(YOUR INSTRUCTIONS) The records that follow must be repeated exactly, except for their pictures.
** Opening RECORDS block **
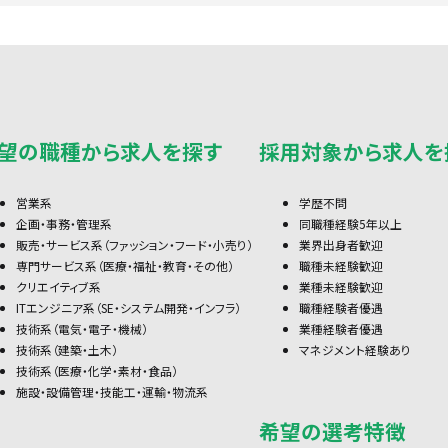
望の職種から求人を探す
採用対象から求人を
営業系
学歴不問
企画・事務・管理系
同職種経験5年以上
販売・サービス系（ファッション・フード・小売り）
業界出身者歓迎
専門サービス系（医療・福祉・教育・その他）
職種未経験歓迎
クリエイティブ系
業種未経験歓迎
ITエンジニア系（SE・システム開発・インフラ）
職種経験者優遇
技術系（電気・電子・機械）
業種経験者優遇
技術系（建築・土木）
マネジメント経験あり
技術系（医療・化学・素材・食品）
施設・設備管理・技能工・運輸・物流系
希望の選考特徴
** Closing RECORDS block **
(TASK OUTPUT)
望の職種から求人を探す
採用対象から求人を
営業系
学歴不問
企画・事務・管理系
同職種経験5年以上
販売・サービス系（ファッション・フード・小売り）
業界出身者歓迎
専門サービス系（医療・福祉・教育・その他）
職種未経験歓迎
クリエイティブ系
業種未経験歓迎
ITエンジニア系（SE・システム開発・インフラ）
職種経験者優遇
技術系（電気・電子・機械）
業種経験者優遇
技術系（建築・土木）
マネジメント経験あり
技術系（医療・化学・素材・食品）
施設・設備管理・技能工・運輸・物流系
希望の選考特徴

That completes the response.